Task to carry out: When the line with "lar sistemas de" comes up, set it down and every later line to the end of the data, exactly and without pictures.

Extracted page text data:
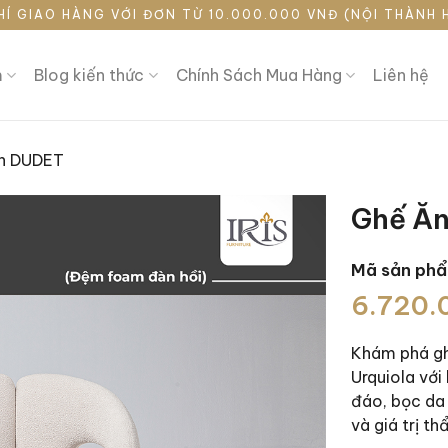
HÍ GIAO HÀNG VỚI ĐƠN TỪ 10.000.000 VNĐ (NỘI THÀNH 
m
Blog kiến thức
Chính Sách Mua Hàng
Liên hệ
n DUDET
Ghế Ă
Mã sản ph
Giá
Giá
6.720
gốc
hiện
là:
tại
Khám phá gh
8.400.0
là:
Urquiola với
6.720.0
đáo, bọc da
và giá trị t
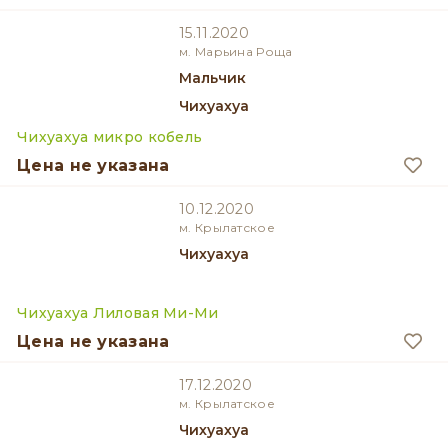
15.11.2020
м. Марьина Роща
мальчик
Чихуахуа
Чихуахуа микро кобель
Цена не указана
10.12.2020
м. Крылатское
Чихуахуа
Чихуахуа Лиловая Ми-Ми
Цена не указана
17.12.2020
м. Крылатское
Чихуахуа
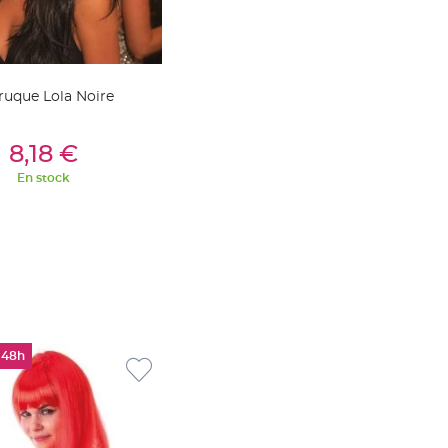
ruque Lola Noire
outer Au Panier
8,18 €
En stock
 48h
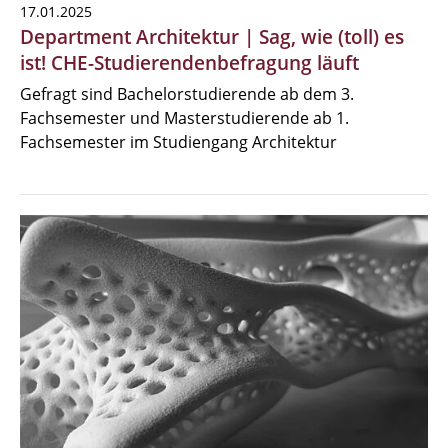
17.01.2025
Department Architektur | Sag, wie (toll) es
ist! CHE-Studierendenbefragung läuft
Gefragt sind Bachelorstudierende ab dem 3.
Fachsemester und Masterstudierende ab 1.
Fachsemester im Studiengang Architektur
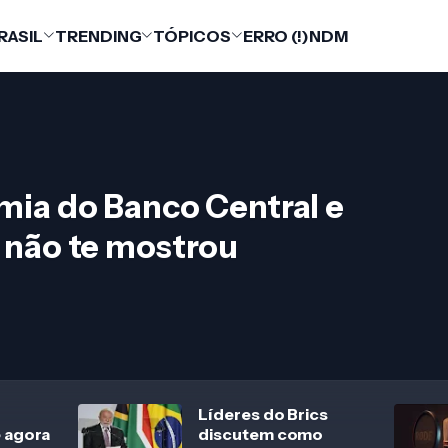
RASIL
TRENDING
TÓPICOS
ERRO (!)
NDM
mia do Banco Central e
 não te mostrou
Líderes do Brics
e agora
discutem como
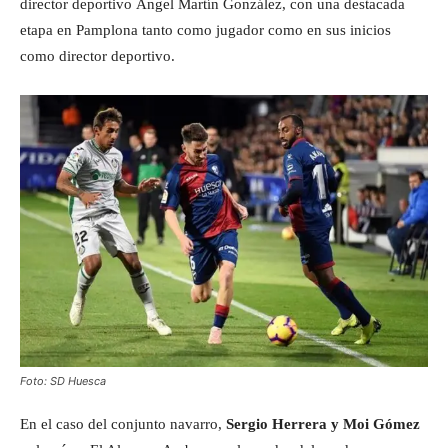
director deportivo Ángel Martín González, con una destacada
etapa en Pamplona tanto como jugador como en sus inicios
como director deportivo.
Foto: SD Huesca
En el caso del conjunto navarro,
Sergio Herrera y Moi Gómez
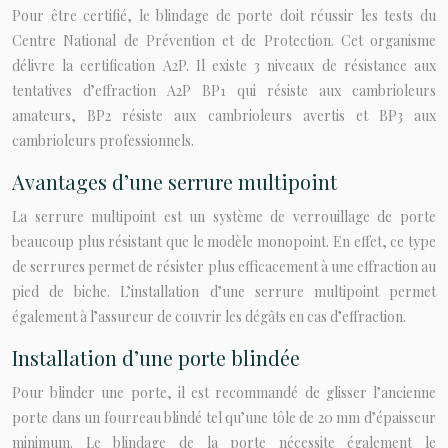
Pour être certifié, le blindage de porte doit réussir les tests du
Centre National de Prévention et de Protection. Cet organisme
délivre la certification A2P. Il existe 3 niveaux de résistance aux
tentatives d’effraction A2P BP1 qui résiste aux cambrioleurs
amateurs, BP2 résiste aux cambrioleurs avertis et BP3 aux
cambrioleurs professionnels.
Avantages d’une serrure multipoint
La serrure multipoint est un système de verrouillage de porte
beaucoup plus résistant que le modèle monopoint. En effet, ce type
de serrures permet de résister plus efficacement à une effraction au
pied de biche. L’installation d’une serrure multipoint permet
également à l’assureur de couvrir les dégâts en cas d’effraction.
Installation d’une porte blindée
Pour blinder une porte, il est recommandé de glisser l’ancienne
porte dans un fourreau blindé tel qu’une tôle de 20 mm d’épaisseur
minimum. Le blindage de la porte nécessite également le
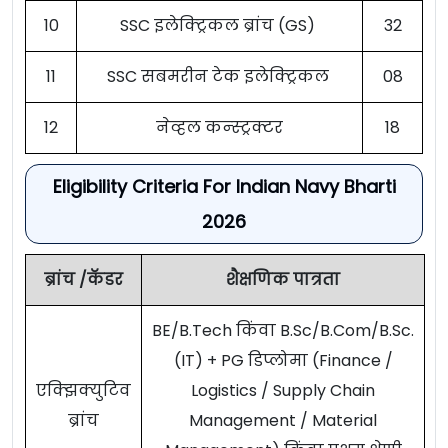
10
SSC इलेक्ट्रिकल ब्रांच (GS)
32
11
SSC सबमरीन टेक इलेक्ट्रिकल
08
12
नेव्हल कन्स्ट्रक्टर
18
Eligibility Criteria For Indian Navy Bharti
2026
ब्रांच /कॅडर
शैक्षणिक पात्रता
BE/B.Tech किंवा B.Sc/B.Com/B.Sc.
(IT) + PG डिप्लोमा (Finance /
एक्झिक्युटिव
Logistics / Supply Chain
ब्रांच
Management / Material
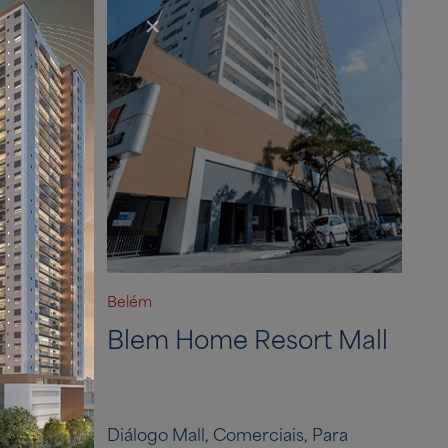
Belém
m Mall
Blem Home Resort Mall
Para
Diálogo Mall, Comerciais, Para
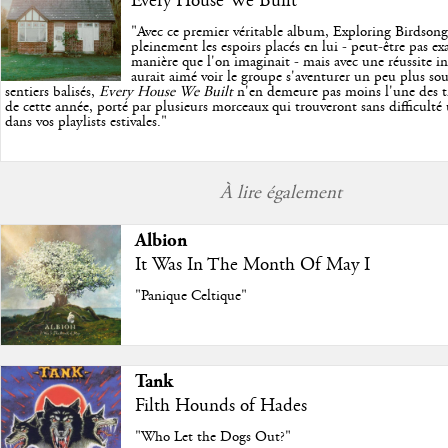
Every House We Built
"
Avec ce premier véritable album, Exploring Birdson
pleinement les espoirs placés en lui - peut-être pas e
manière que l'on imaginait - mais avec une réussite in
aurait aimé voir le groupe s'aventurer un peu plus so
sentiers balisés,
Every House We Built
n'en demeure pas moins l'une des trè
de cette année, porté par plusieurs morceaux qui trouveront sans difficulté
dans vos playlists estivales.
"
À lire également
Albion
It Was In The Month Of May I
"Panique Celtique"
Tank
Filth Hounds of Hades
"Who Let the Dogs Out?"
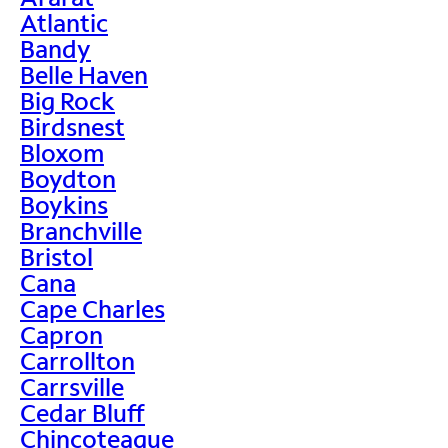
Atlantic
Bandy
Belle Haven
Big Rock
Birdsnest
Bloxom
Boydton
Boykins
Branchville
Bristol
Cana
Cape Charles
Capron
Carrollton
Carrsville
Cedar Bluff
Chincoteague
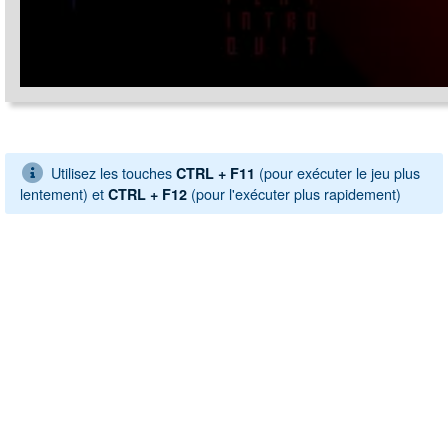
Utilisez les touches
(pour exécuter le jeu plus
CTRL + F11
lentement) et
(pour l'exécuter plus rapidement)
CTRL + F12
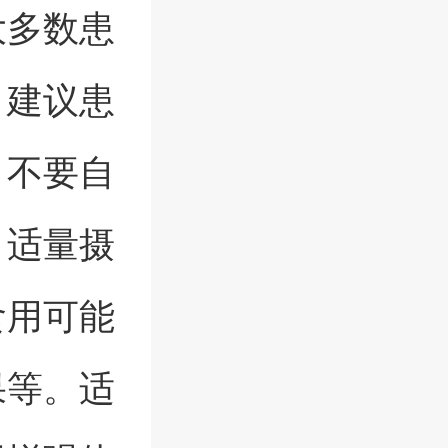
大多数患
。建议患
，不要自
，适量摄
食用可能
果等。适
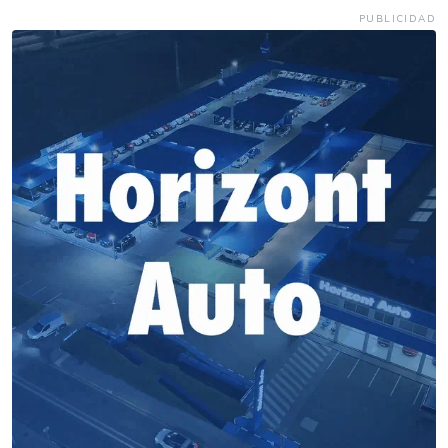
PUBLICIDAD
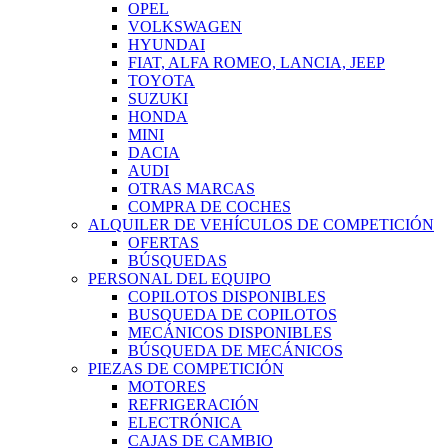
OPEL
VOLKSWAGEN
HYUNDAI
FIAT, ALFA ROMEO, LANCIA, JEEP
TOYOTA
SUZUKI
HONDA
MINI
DACIA
AUDI
OTRAS MARCAS
COMPRA DE COCHES
ALQUILER DE VEHÍCULOS DE COMPETICIÓN
OFERTAS
BÚSQUEDAS
PERSONAL DEL EQUIPO
COPILOTOS DISPONIBLES
BUSQUEDA DE COPILOTOS
MECÁNICOS DISPONIBLES
BÚSQUEDA DE MECÁNICOS
PIEZAS DE COMPETICIÓN
MOTORES
REFRIGERACIÓN
ELECTRÓNICA
CAJAS DE CAMBIO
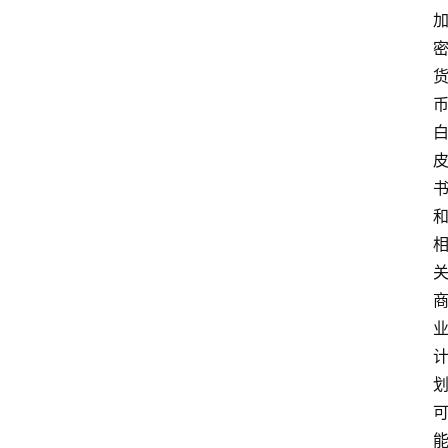
问
答
导
航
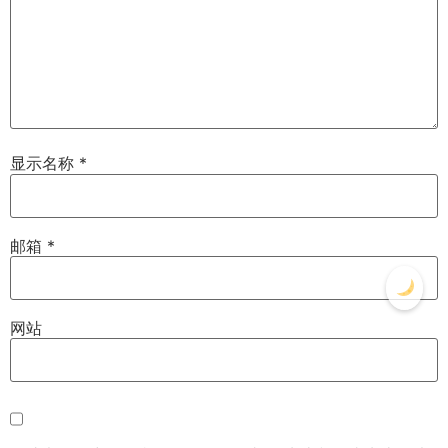
显示名称
*
邮箱
*
网站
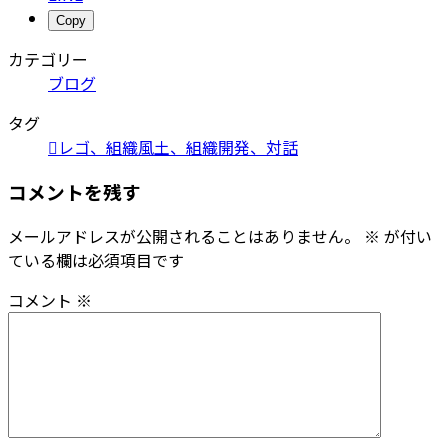
Copy
カテゴリー
ブログ
タグ
レゴ、組織風土、組織開発、対話
コメントを残す
メールアドレスが公開されることはありません。
※
が付い
ている欄は必須項目です
コメント
※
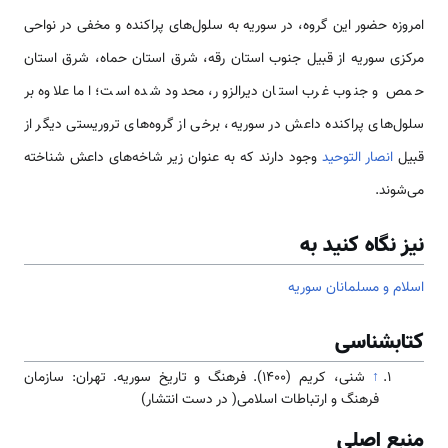
امروزه حضور این گروه، در سوریه به سلول‌های پراکنده و مخفی در نواحی
مرکزی سوریه از قبیل جنوب استان رقه، شرق استان حماه، شرق استان
حمص و جنوب غرب استان دیرالزور، محدود شده است؛ اما علاوه بر
سلول‌های پراکنده داعش در سوریه، برخی از گروه‌های تروریستی دیگر از
قبیل
انصار التوحید
وجود دارند که به عنوان زیر شاخه‌های داعش شناخته
می‌شوند.
نیز نگاه کنید به
اسلام و مسلمانان سوریه
کتابشناسی
↑
شنی، کریم (۱۴۰۰). فرهنگ و تاریخ سوریه. تهران: سازمان
فرهنگ و ارتباطات اسلامی( در دست انتشار)
منبع اصلی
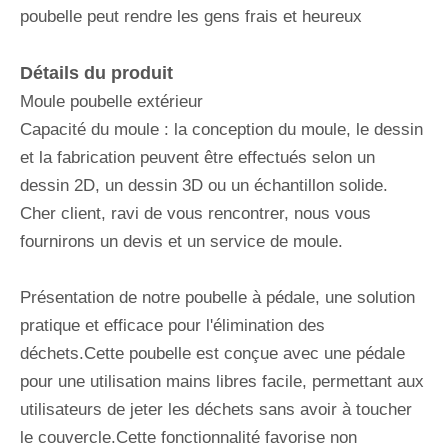
poubelle peut rendre les gens frais et heureux
Détails du produit
Moule poubelle extérieur
Capacité du moule : la conception du moule, le dessin
et la fabrication peuvent être effectués selon un
dessin 2D, un dessin 3D ou un échantillon solide.
Cher client, ravi de vous rencontrer, nous vous
fournirons un devis et un service de moule.
Présentation de notre poubelle à pédale, une solution
pratique et efficace pour l'élimination des
déchets.Cette poubelle est conçue avec une pédale
pour une utilisation mains libres facile, permettant aux
utilisateurs de jeter les déchets sans avoir à toucher
le couvercle.Cette fonctionnalité favorise non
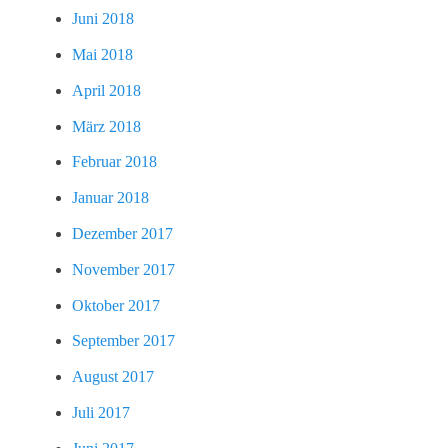
Juni 2018
Mai 2018
April 2018
März 2018
Februar 2018
Januar 2018
Dezember 2017
November 2017
Oktober 2017
September 2017
August 2017
Juli 2017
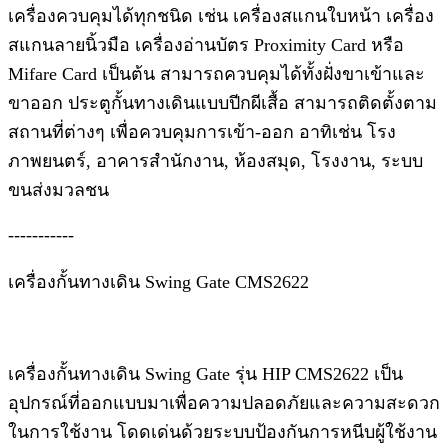
เครื่องควบคุมได้ทุกชนิด เช่น เครื่องสแกนใบหน้า เครื่อง
สแกนลายนิ้วมือ เครื่องอ่านบัตร Proximity Card หรือ
Mifare Card เป็นต้น สามารถควบคุมได้ทั้งฝั่งขาเข้าและ
ขาออก ประตูกั้นทางเดินแบบปีกผีเสื้อ สามารถติดตั้งตาม
สถานที่ต่างๆ เพื่อควบคุมการเข้า-ออก อาทิเช่น โรง
ภาพยนตร์, อาคารสำนักงาน, ห้องสมุด, โรงงาน, ระบบ
ขนส่งมวลชน
-----------
เครื่องกั้นทางเดิน Swing Gate CMS2622
เครื่องกั้นทางเดิน Swing Gate รุ่น HIP CMS2622 เป็น
อุปกรณ์ที่ออกแบบมาเพื่อความปลอดภัยและความสะดวก
ในการใช้งาน โดดเด่นด้วยระบบป้องกันการหนีบผู้ใช้งาน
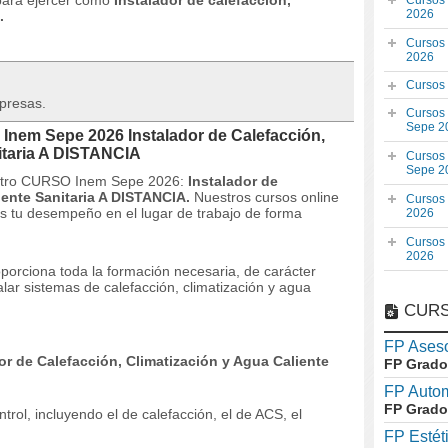
 para ejercer como
Instalador de calefacción,
Cursos
2026
.
Cursos
2026
Cursos
mpresas.
Cursos
Sepe 2
Inem Sepe 2026 Instalador de Calefacción,
itaria A DISTANCIA
Cursos
Sepe 2
uestro CURSO Inem Sepe 2026:
Instalador de
iente Sanitaria A DISTANCIA.
Nuestros cursos online
Cursos
es tu desempeño en el lugar de trabajo de forma
2026
Cursos
2026
porciona toda la formación necesaria, de carácter
lar sistemas de calefacción, climatización y agua
CURS
FP Aseso
r de Calefacción, Climatización y Agua Caliente
FP Grado
FP Auto
FP Grado
trol, incluyendo el de calefacción, el de ACS, el
FP Estét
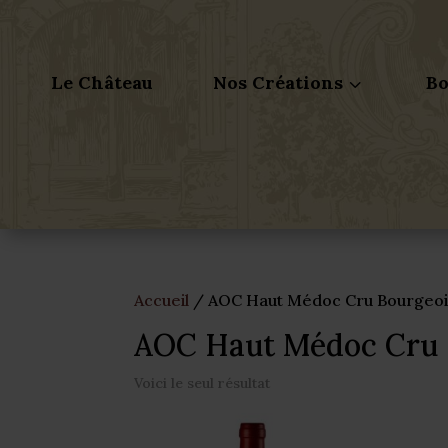
Le Château
Nos Créations
Bo
3
Accueil
/ AOC Haut Médoc Cru Bourgeoi
AOC Haut Médoc Cru 
Voici le seul résultat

Response:
lar sistemas de calefacción, climatización y agua
CURS
FP Aseso
r de Calefacción, Climatización y Agua Caliente
FP Grado
FP Auto
FP Grado
trol, incluyendo el de calefacción, el de ACS, el
FP Estét
Le Château
Nos Créations
Bo
3
Accueil
/ AOC Haut Médoc Cru Bourgeoi
AOC Haut Médoc Cru 
Voici le seul résultat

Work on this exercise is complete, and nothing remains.